## Work order
Reproduce the records below in full and word for word, excluding pictures.

## Records for this exercise

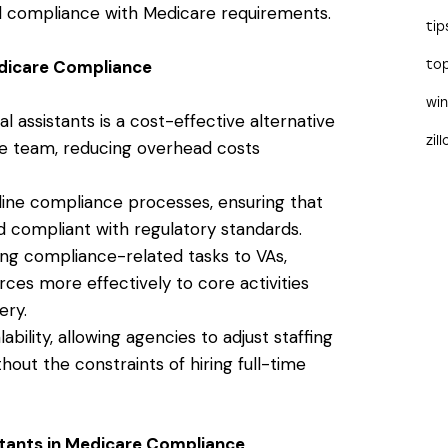
d compliance with Medicare requirements.
tip
Medicare Compliance
to
wi
tual assistants is a cost-effective alternative
zil
ce team, reducing overhead costs
line compliance processes, ensuring that
d compliant with regulatory standards.
ing compliance-related tasks to VAs,
ces more effectively to core activities
ery.
alability, allowing agencies to adjust staffing
out the constraints of hiring full-time
sistants in Medicare Compliance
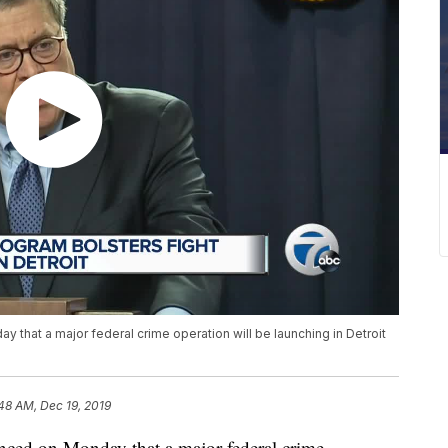
 that a major federal crime operation will be launching in Detroit
48 AM, Dec 19, 2019
nced on Monday that a major federal crime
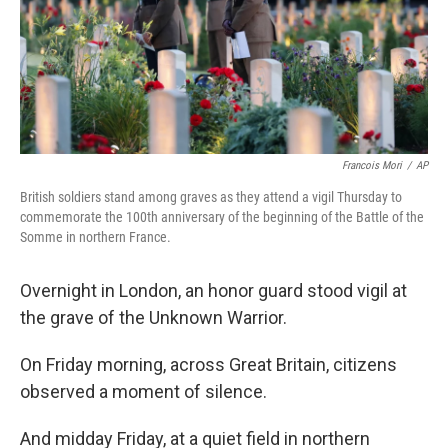
k
n
Francois Mori
/
AP
British soldiers stand among graves as they attend a vigil Thursday to
commemorate the 100th anniversary of the beginning of the Battle of the
Somme in northern France.
Overnight in London, an honor guard stood vigil at
the grave of the Unknown Warrior.
On Friday morning, across Great Britain, citizens
observed a moment of silence.
And midday Friday, at a quiet field in northern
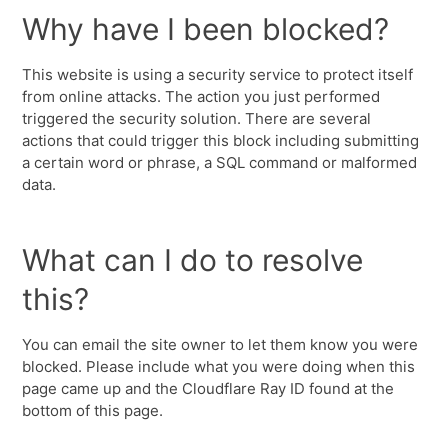
Why have I been blocked?
This website is using a security service to protect itself
from online attacks. The action you just performed
triggered the security solution. There are several
actions that could trigger this block including submitting
a certain word or phrase, a SQL command or malformed
data.
What can I do to resolve
this?
You can email the site owner to let them know you were
blocked. Please include what you were doing when this
page came up and the Cloudflare Ray ID found at the
bottom of this page.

## Response to this exercise
d compliance with Medicare requirements.
tip
Medicare Compliance
to
wi
tual assistants is a cost-effective alternative
zil
ce team, reducing overhead costs
line compliance processes, ensuring that
d compliant with regulatory standards.
ing compliance-related tasks to VAs,
ces more effectively to core activities
ery.
alability, allowing agencies to adjust staffing
out the constraints of hiring full-time
sistants in Medicare Compliance
 that a major federal crime operation will be launching in Detroit
48 AM, Dec 19, 2019
nced on Monday that a major federal crime
k
n
Francois Mori
/
AP
British soldiers stand among graves as they attend a vigil Thursday to
commemorate the 100th anniversary of the beginning of the Battle of the
Somme in northern France.
Overnight in London, an honor guard stood vigil at
the grave of the Unknown Warrior.
On Friday morning, across Great Britain, citizens
observed a moment of silence.
And midday Friday, at a quiet field in northern
Why have I been blocked?
This website is using a security service to protect itself
from online attacks. The action you just performed
triggered the security solution. There are several
actions that could trigger this block including submitting
a certain word or phrase, a SQL command or malformed
data.
What can I do to resolve
this?
You can email the site owner to let them know you were
blocked. Please include what you were doing when this
page came up and the Cloudflare Ray ID found at the
bottom of this page.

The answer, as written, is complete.